▶ **TASK INSTRUCTIONS**
Among the entries below, how many lines hold "ადმინისტრირების"? Only the number is wanted.
--- SUPPLIED DATA ---
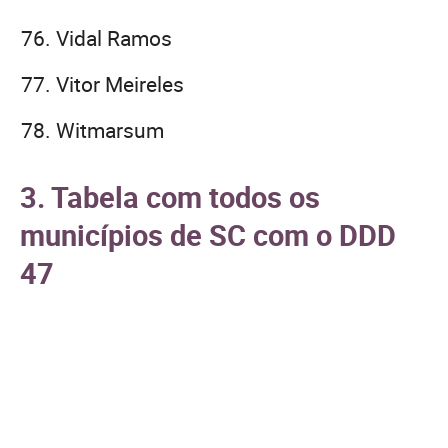
Vidal Ramos
Vitor Meireles
Witmarsum
3. Tabela com todos os
municípios de SC com o DDD
47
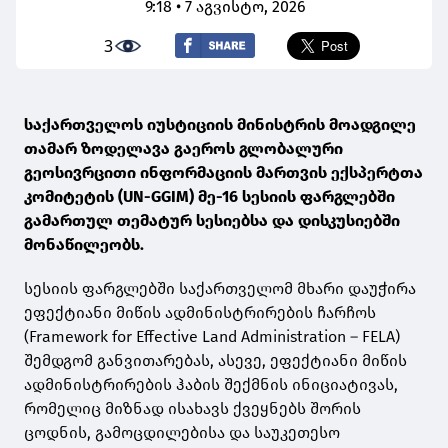
9:18 • 7 აგვისტო, 2026
3
საქართველოს იუსტიციის მინისტრის მოადგილე
თამარ ზოდელავა გაეროს გლობალური
გეოსივრცითი ინფორმაციის მართვის ექსპერტთა
კომიტეტის (UN-GGIM) მე-16 სესიის ფარგლებში
გამართულ თემატურ სესიებსა და დისკუსიებში
მონაწილეობს.
სესიის ფარგლებში საქართველომ მხარი დაუჭირა
ეფექტიანი მიწის ადმინისტრირების ჩარჩოს
(Framework for Effective Land Administration – FELA)
შემდგომ განვითარებას, ასევე, ეფექტიანი მიწის
ადმინისტრირების ჰაბის შექმნის ინიციატივას,
რომელიც მიზნად ისახავს ქვეყნებს შორის
ცოდნის, გამოცდილებისა და საუკეთესო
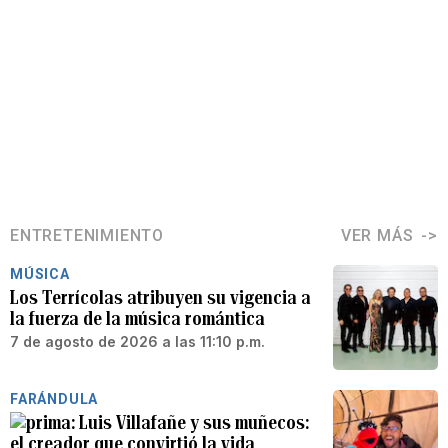
ENTRETENIMIENTO
VER MÁS
MÚSICA
Los Terrícolas atribuyen su vigencia a
la fuerza de la música romántica
7 de agosto de 2026 a las 11:10 p.m.
FARÁNDULA
Luis Villafañe y sus muñecos:
el creador que convirtió la vida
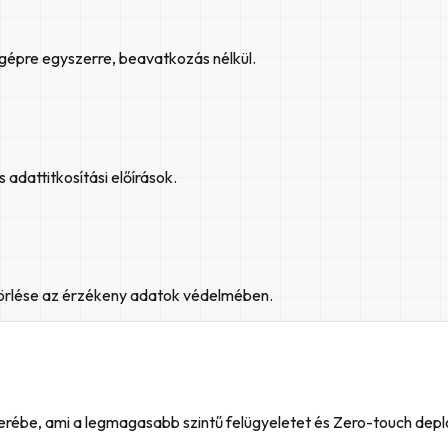
gépre egyszerre, beavatkozás nélkül.
 adattitkosítási előírások.
 törlése az érzékeny adatok védelmében.
szerébe, ami a legmagasabb szintű felügyeletet és Zero-touch dep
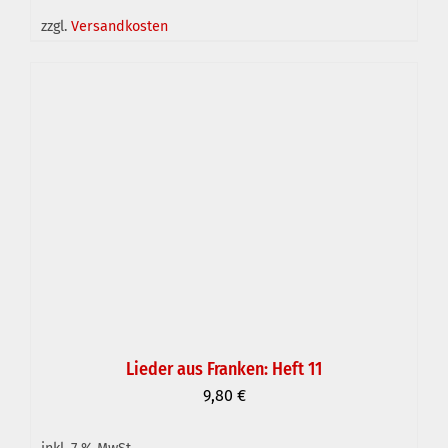
IN DEN WARENKORB
/
DETAILS
zzgl.
Versandkosten
Lieder aus Franken: Heft 11
9,80
€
---
▶ **THE COMPLETED TASK**
2